The Secret River

The Secret River Summary and Analysis of Strangers


The novel opens on William Thornhill's first night in the penal colony of New South Wales in 1806. William sits outside the mud hut assigned to him and his family - his wife Sal and two small children, Willie and Dickie. The hut has a flimsy door made out of bark that offers little protection from the elements or from human trespassers. While his wife and children lay sleeping inside the hut, William stares out into the darkness, feeling the vast forest surrounding him. He cannot sleep, plagued with worry about the life ahead of them.

On the nine-month voyage to New South Wales, William clings to his former life, reliving the familiar bends in the Thames that he rowed each day. As he listens to the foreign sounds of the forest, William realizes that the world he left behind in London is gone forever. Sitting in jail in London with a death sentence hanging over his head, all William could think about was escaping the noose. But now, trapped on the edge of a merciless continent by ten thousand miles of water, he wonders if perhaps death was preferable to this prison without walls. He feels acutely the pain of exile, of being severed from everything he ever knew and loved.

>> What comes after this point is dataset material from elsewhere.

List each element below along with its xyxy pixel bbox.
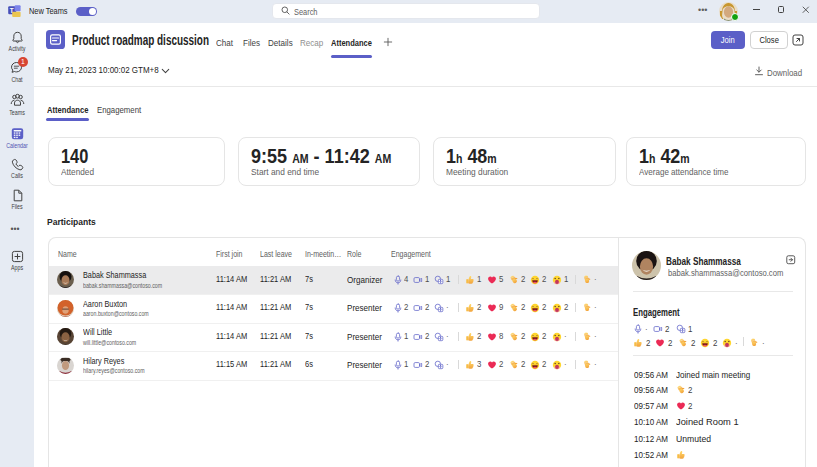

Suddenly, the darkness shifts, and a man appears in front of him. The man's skin is as black as the night, covered with ornamental scars, and he holds a spear. Afraid for his family asleep in the hut, William yells at the man to go away. After the first rush of fear, William finds himself filled with anger at the man's refusal to leave. He raises his arm as if to hit the man and yells at him again to go away.

The man stands firm, unaffected by William's anger. Then, the man begins to speak, and William hears his own phrase repeated back to him - Be off! The man waves angrily at the ocean and says again, Be off! Stunned, William says nothing, but he does not give way. For better or for worse, he is alive. All he has left is the mud hut and his family sleeping inside. William decides that he will not surrender his last chance at life to a naked man, even one with a spear. After a tense silence, the man disappears into the night, and William is left with the memory of that jagged spear and a sense of vulnerability in the face of an entire continent filled with men armed with spears.


In the title of the prologue to The Secret River, Grenville introduces one of the main themes of the novel - the clash of civilizations between the Aborigines and the colonists. Each people finds the other 'strange' in practically every aspect of life, from the color of their skin to the structure of their society. The novel chronicles the moral dilemmas and conflicts that arise from the meeting of these two 'strangers.'

William's first encounter with an Aborigine sets out the issue at the heart of this historic meeting - the claim to the land. The Aborigines consider the land their birthright and resent, and eventually resist, the invasion of an alien people. The settlers, however, are caught in a bind. As convicts deported to New South Wales from England, they cannot leave. The land itself is their prison. The colonists can either succumb to drink or carve out a place for themselves on the forbidding continent.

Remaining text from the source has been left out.